Marketing is an umbrella term that covers many of the factors that make businesses successful; whereas accounting covers the numbers involved with business, marketing takes control of the most important part of any company: the customer.
Marketing is generally very topsy-turvy in nature, with many of the fads involved with successful marketing consistently changing with the times. The introduction of resources through the internet have forever changed the way we see marketing, but some basics have remained and will remain the same throughout all changes in trends.
The first set of marketing rules comes by way of the market itself.
Prior to opening a business, the very first question that must be answered is, “Which niche will our company be a part of?” In some cases, this answer may be straightforward, but there are some guidelines to follow:
- Be the first of your kind, don’t take an already existing idea and attempt to make it “better.”
- If you cannot find a niche where you can be one of the first, create your own niche.
- Strive to become first in the mind of your audience, not first in your market.
Once you’ve decided on a niche to pursue, it’s time to look at some other basic rules of marketing:
- Customers do not necessarily buy what is best, they buy what they perceive is best – think of Apple’s marketing style.

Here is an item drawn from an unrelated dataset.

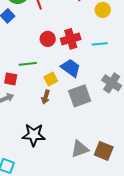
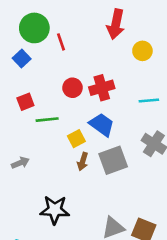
cyan line: (100, 44) -> (149, 100), moved
red square: (11, 79) -> (25, 102), moved, turned -32
brown arrow: (46, 97) -> (83, 162), moved

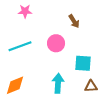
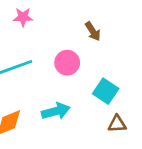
cyan square: (83, 63) -> (106, 91), turned 30
cyan arrow: (58, 83) -> (56, 111), moved, turned 72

- Focus on a singular keyword when marketing, a word that will make a permanent place on the customer’s mind.
- In addition to the rule above, don’t attempt to steal another company’s hot-button word – it will not work.
These rules form only the foundation of excellent marketing, however there are additional strategies that may prove beneficial. Not all strategies will be relevant to your company, making it absolutely crucial that you narrow your strategy down to one idea that suits your company’s current position, but will help you achieve the goals you have set in a reasonable amount of time.
Marketing trends come and go with time and innovation, but some basic trends have stayed true for hundreds of years:
- Eventually, every niche will narrow itself to two main business leaders, who will compete with little distraction from competitors further behind – think of Coca-cola and Pepsi.
- Sometimes shooting for the second place position in your niche is worthwhile, as it allows you to take the advantages of your competitors and use them to their disadvantage.
- Categories and niches will always divide into two or more categories with enough time.
- Even short-term marketing strategies will have long-term effects – for example, if you offer a “limited time” gift with purchase often, customers will become conditioned to only purchase when there is a gift available. Be aware of this.
- It’s natural to want to extend your product line in order to boost products, but spreading yourself too thin as a company is a poor marketing strategy for anyone. Only market what you can handle.
These rules apply to every entrepreneur and every business, so do not be surprised when you see these events happening in your own niche. Sometimes, even the laws of physics apply to business: remember learning how every action has an equal and opposite reaction? This can also be applied to business.
For instance, Starbuck’s has built their empire on the concept of expensive and fancy coffee, and most people seem to love it. Much like the rule states above, there will always be an opposite to a business model – in this case, the opposite would be inexpensive, quality coffee for the adult on-the-go. This law dictates that just as many people will want the inexpensive coffee as do those who want Starbuck’s, showing that there is a market there.
In addition to this, customers will always be on the lookout for something negative about your brand – it’s human nature to do so. By selecting something negative about your brand and then showing its positive aspects, you can then draw attention to what customers are inevitably looking for, and combat their negative feelings with irrefutable positive ones.
Some other general laws of marketing to keep in mind include the following:
- As a business, you will only need one bold and unexpected move to make your place in the market.
- Understand that trends can help you make good business decisions, but you cannot predict the future actions of your competitors.
- Success can lead to arrogance, which is one of the main ingredients for failure…
- …and failure should be expected, even embraced as a learning opportunity.
- Don’t let the press dictate your success – you’ll know if your company is performing well with or without attention from the press.
- Every business must have adequate funding to reach the goals they wish to achieve
As mentioned at the beginning of this article, marketing trends come and go, and this leads us to our last marketing law:
Success does not come by limiting your business to fads, but by following trends instead.
Think of the infamous selfie-stick, a small device making waves in the Millennial market for the past several years. Instead of creating a business selling selfie sticks (a fad), look at the trend instead: mobile photography. It’s clear that many individuals are interested in mobile photography, so you may want to consider what can be done to further improve mobile photography (the trend), and market that idea instead.